No início da semana, Cris, uma amiga muito querida, enviou uma mensagem a respeito do trabalho. Conversa vai e conversa vem, ela relatou que há alguns dias tem buscado permanecer de pé. Diante de um mal-estar, assim como tudo mundo, temeu a Covid-19, mas não é disso que se trata. Ufa! Ainda bem. Cris está cansada: “Acho que é sinal de esgotamento do corpo. Desde sábado, sinto um desânimo que não consigo explicar. É como se estivessem pressionando a minha cabeça”, disse em um áudio no WhatsApp.
Pedi a ela que, mesmo com todas as demandas, tentasse descansar, desligar um pouco. Não tem sido fácil para a maioria de nós. Das formas mais variadas, enquanto mulheres, estamos sendo duramente impactadas pela pandemia que, infelizmente, completa um ano sem qualquer sinal de ter fim. Muito pelo contrário, vivemos o pior momento da política de morte e de desprezo pela vida.
Nesse ano que passou, nós, mulheres, fomos as mais atingidas no mercado de trabalho. Fomos nós, também, que vimos os afazeres domésticos e as atividades de cuidado se multiplicarem, além de sermos ainda mais vitimadas pela violência. De acordo com o relatório produzido pelo Fórum Brasileiro de Segurança Pública, entre janeiro e julho de 2020, 648 brasileiras perderam a vida em decorrência de feminicídios. Desse total, 73% eram negras.
Ao falar de mulheres, é fundamental fazer um recorte de raça, gênero e classe. Desse modo, quando pensamos nos dados relacionados às afro-brasileiras, a dureza da pandemia é ainda maior. Como eu já disse em outras oportunidades, é muito simbólico que a primeira vítima do novo coronavírus tenha sido uma mulher negra e trabalhadora doméstica, profissão que mais se aproxima do nosso passado escravocrata. O binômio racismo e pobreza faz com que o vírus seja mais letal entre elas. Além disso, o desmanche e a ausência de políticas públicas de combate às desigualdades e de distribuição de renda colocam essas mulheres cada vez mais perto da fome.
Ao despedir da Cris, disse a ela que caso precisasse de algo, estaria à disposição. Disse também que falar, desabafar, é sempre bom. Pedi que não ficasse em silêncio diante das dificuldades. Nesse sentido, faço da coluna de hoje um espaço de desabafo. Nós, mulheres, estamos cansadas.
Atualmente, o Brasil ostenta o título de epicentro mundial da pandemia e não há sinais de reversão desse quadro. Estamos cansadas.
Diante da alta de mortes e da dor que nos invade, não merecemos ouvir “E daí?! A vida continua!”. Estamos cansadas.
Até o momento, pouco mais de 5% da população foi imunizada. Não há uma política de vacinação que mereça esse nome. Estamos cansadas.
Estudos comprovam que ivermectina, hidroxicloroquina e azitromicina não têm eficácia no combate à Covid. Ainda assim, de forma criminosa, gestores públicos seguem defendendo o “tratamento precoce e preventivo”. Estamos cansadas.
O modelo machista e patriarcal da sociedade brasileira nos sobrecarrega imensamente, uma vez que há o entendimento que os afazeres domésticos e o cuidado com os filhos são de nossa inteira responsabilidade. Estamos cansadas.
A violência machista, racista e patriarcal, que cresce cada dia mais, é um fantasma que nos assombra diariamente.

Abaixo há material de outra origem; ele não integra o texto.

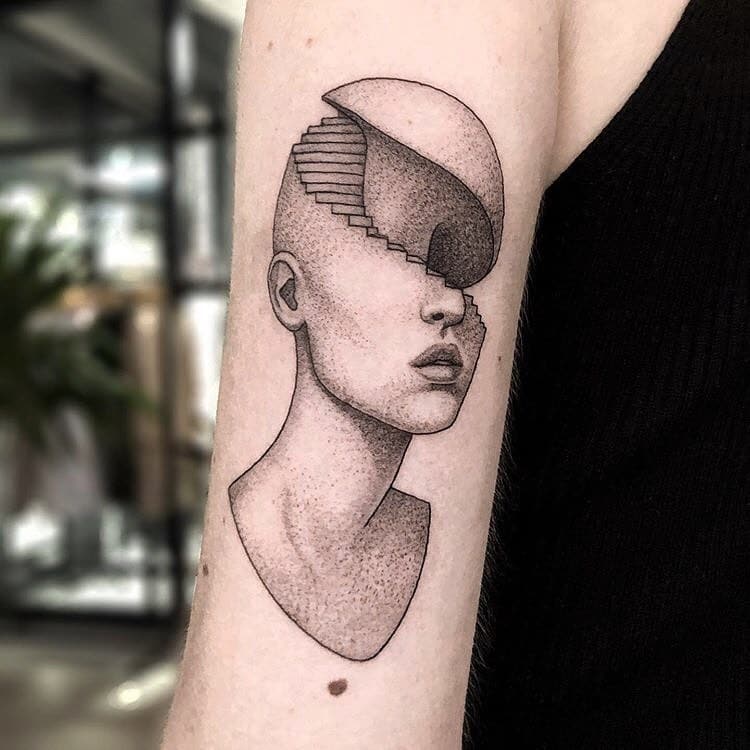 Find the location of `stair`. stair is located at coordinates (342, 153). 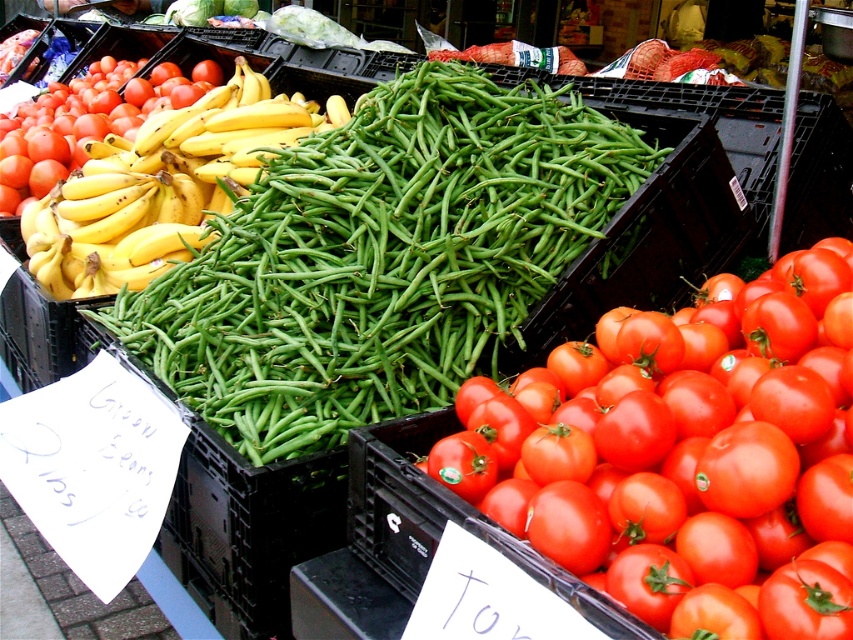 You are a customer at the market stall. You want to pick up the shiny red tomato at center right but need to reach it without moving the green matte beans at center. Is this possible?

The shiny red tomato at center right is behind the green matte beans at center, so you can reach it by moving around the side of the green matte beans at center to access the tomato without disturbing them.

Estamos cansadas.
Os programas de combate às desigualdades de gênero estão sendo destruídos de forma avassaladora. Em reunião recente, o Brasil não assumiu compromisso em defesa das mulheres na ONU. Estamos cansadas.
No supermercado, os preços estão pela hora da morte. A carestia tem impedido que muitas de nós consigamos fazer ao menos três refeições diárias. Estamos cansadas.
Segundo o IBGE, a taxa de desemprego entre as mulheres é 39% superior à dos homens. Estamos cansadas.
Não há qualquer medida para diminuir a lotação de ônibus e metrôs, o que coloca nossa vida e de nossas famílias em risco. Estamos cansadas.
As reuniões infindáveis via Google Meet e demais plataformas de comunicação nos consomem. Estamos cansadas.
Com a pandemia, a ideia de horário de trabalho simplesmente deixou de existir. Há quem se ache no direito de enviar mensagens antes das 8h e depois das 21h, como também nos finais de semana. Estamos cansadas.
Não há qualquer movimento ou ação que vise a mitigar as desigualdades educacionais provocadas pela pandemia. A trajetória de crianças e jovens que acessam o ensino público está seriamente ameaçada. Estamos cansadas.
Onde já houve futuro, há apenas incerteza, medo e desalento. Estamos cansadas.